**Work to be completed**: Working from the entries below, tally each line that holds "Sumsel". Give the tally and nothing else.

**Material for this task**:
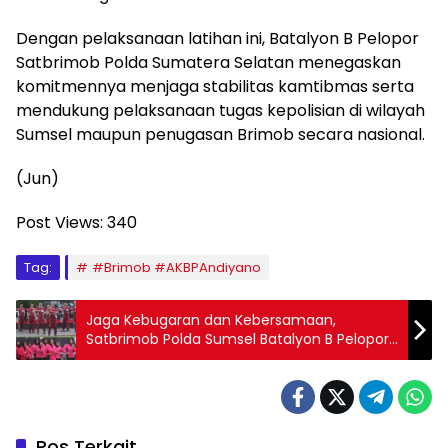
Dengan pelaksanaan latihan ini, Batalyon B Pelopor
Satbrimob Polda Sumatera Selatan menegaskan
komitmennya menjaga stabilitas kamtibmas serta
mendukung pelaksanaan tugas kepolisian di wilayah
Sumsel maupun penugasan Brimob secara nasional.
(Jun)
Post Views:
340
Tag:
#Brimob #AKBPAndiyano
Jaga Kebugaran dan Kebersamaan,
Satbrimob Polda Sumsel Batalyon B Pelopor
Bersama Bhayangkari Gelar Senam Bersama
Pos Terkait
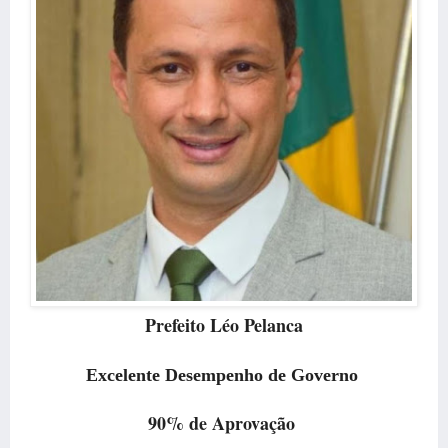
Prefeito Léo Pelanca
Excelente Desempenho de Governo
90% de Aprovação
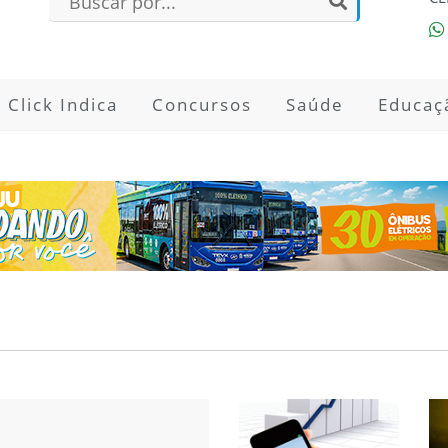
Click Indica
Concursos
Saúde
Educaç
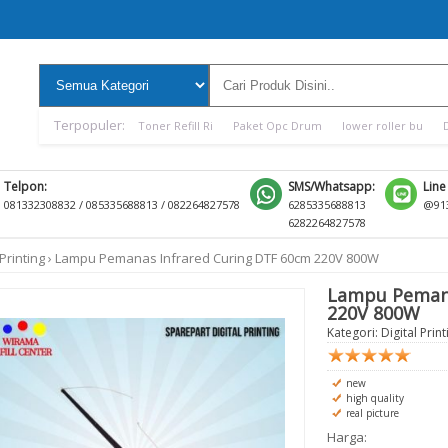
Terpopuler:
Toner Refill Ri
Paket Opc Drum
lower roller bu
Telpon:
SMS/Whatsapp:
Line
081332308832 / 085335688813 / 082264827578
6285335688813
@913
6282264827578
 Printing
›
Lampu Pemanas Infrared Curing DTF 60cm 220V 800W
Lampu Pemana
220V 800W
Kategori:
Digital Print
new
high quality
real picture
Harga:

--

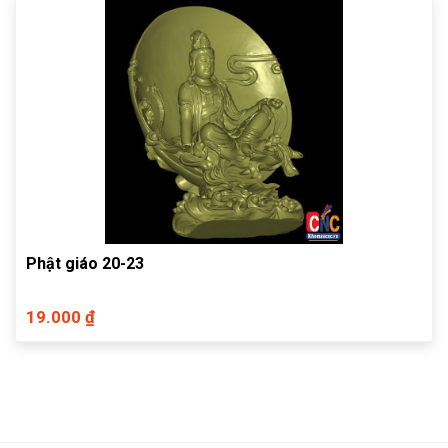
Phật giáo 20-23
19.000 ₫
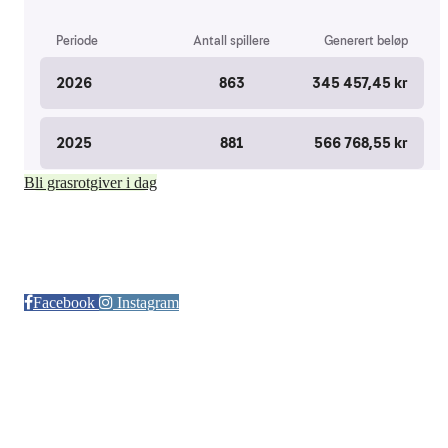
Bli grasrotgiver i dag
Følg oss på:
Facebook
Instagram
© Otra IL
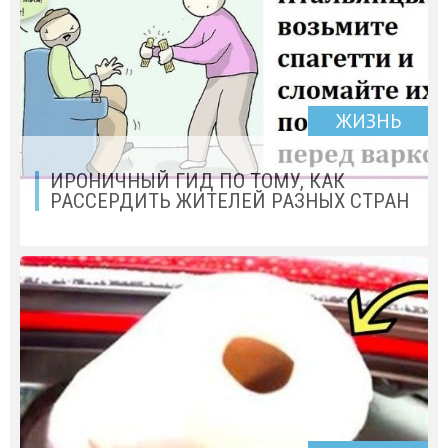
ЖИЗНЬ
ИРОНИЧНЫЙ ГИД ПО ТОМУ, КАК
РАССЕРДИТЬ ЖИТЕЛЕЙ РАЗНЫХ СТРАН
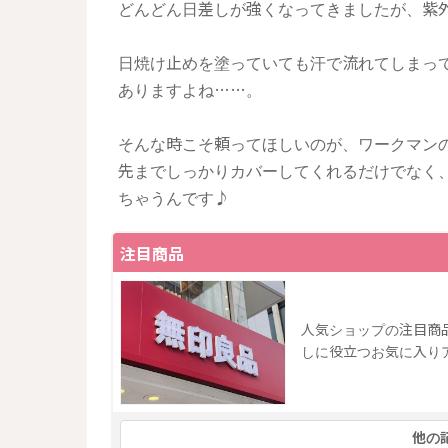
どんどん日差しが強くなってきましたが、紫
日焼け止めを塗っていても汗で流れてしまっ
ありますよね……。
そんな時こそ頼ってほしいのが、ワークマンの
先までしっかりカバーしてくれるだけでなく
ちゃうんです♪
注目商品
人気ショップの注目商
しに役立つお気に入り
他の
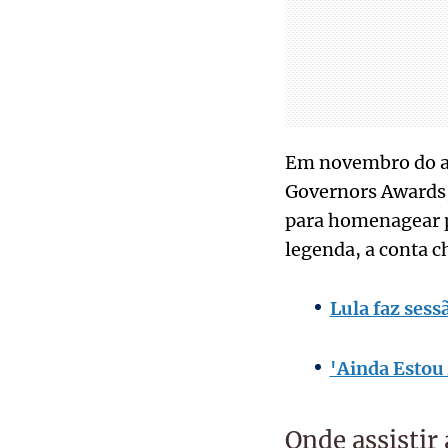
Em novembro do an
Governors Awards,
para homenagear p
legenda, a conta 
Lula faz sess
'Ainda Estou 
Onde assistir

...

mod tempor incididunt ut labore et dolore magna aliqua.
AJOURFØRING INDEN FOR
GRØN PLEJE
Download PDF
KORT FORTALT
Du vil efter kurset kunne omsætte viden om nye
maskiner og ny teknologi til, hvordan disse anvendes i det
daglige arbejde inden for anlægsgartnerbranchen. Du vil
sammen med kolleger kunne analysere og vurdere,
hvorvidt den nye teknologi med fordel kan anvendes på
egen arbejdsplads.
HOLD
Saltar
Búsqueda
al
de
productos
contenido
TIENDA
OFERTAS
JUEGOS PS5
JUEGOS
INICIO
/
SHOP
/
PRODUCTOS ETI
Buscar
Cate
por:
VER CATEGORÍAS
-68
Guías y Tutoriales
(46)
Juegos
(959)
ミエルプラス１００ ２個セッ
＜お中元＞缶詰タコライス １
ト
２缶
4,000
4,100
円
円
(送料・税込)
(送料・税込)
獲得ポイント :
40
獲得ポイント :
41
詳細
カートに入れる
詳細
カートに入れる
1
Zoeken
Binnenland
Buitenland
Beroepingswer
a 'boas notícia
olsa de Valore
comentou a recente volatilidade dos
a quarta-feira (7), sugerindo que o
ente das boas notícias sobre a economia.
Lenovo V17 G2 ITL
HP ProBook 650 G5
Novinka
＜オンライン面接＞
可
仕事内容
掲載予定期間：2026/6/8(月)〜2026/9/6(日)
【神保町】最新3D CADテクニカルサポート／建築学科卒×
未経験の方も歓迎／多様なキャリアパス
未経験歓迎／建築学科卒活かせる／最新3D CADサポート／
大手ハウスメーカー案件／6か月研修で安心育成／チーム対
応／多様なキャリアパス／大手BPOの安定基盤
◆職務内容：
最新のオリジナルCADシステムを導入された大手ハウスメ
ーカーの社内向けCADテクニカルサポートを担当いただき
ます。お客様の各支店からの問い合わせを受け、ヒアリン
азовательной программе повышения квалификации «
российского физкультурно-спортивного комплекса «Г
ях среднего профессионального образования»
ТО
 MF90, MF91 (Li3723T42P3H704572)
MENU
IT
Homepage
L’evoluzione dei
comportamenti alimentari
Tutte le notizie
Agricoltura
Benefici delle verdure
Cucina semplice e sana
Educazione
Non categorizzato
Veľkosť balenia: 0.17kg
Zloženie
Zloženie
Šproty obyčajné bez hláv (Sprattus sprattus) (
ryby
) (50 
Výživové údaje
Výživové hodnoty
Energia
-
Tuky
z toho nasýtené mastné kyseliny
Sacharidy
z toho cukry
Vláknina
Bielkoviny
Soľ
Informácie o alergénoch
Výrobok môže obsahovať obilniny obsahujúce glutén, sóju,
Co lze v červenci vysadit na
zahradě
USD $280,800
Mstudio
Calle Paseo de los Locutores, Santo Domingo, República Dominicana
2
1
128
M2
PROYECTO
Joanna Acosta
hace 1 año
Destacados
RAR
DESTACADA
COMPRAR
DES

**Task output**: 2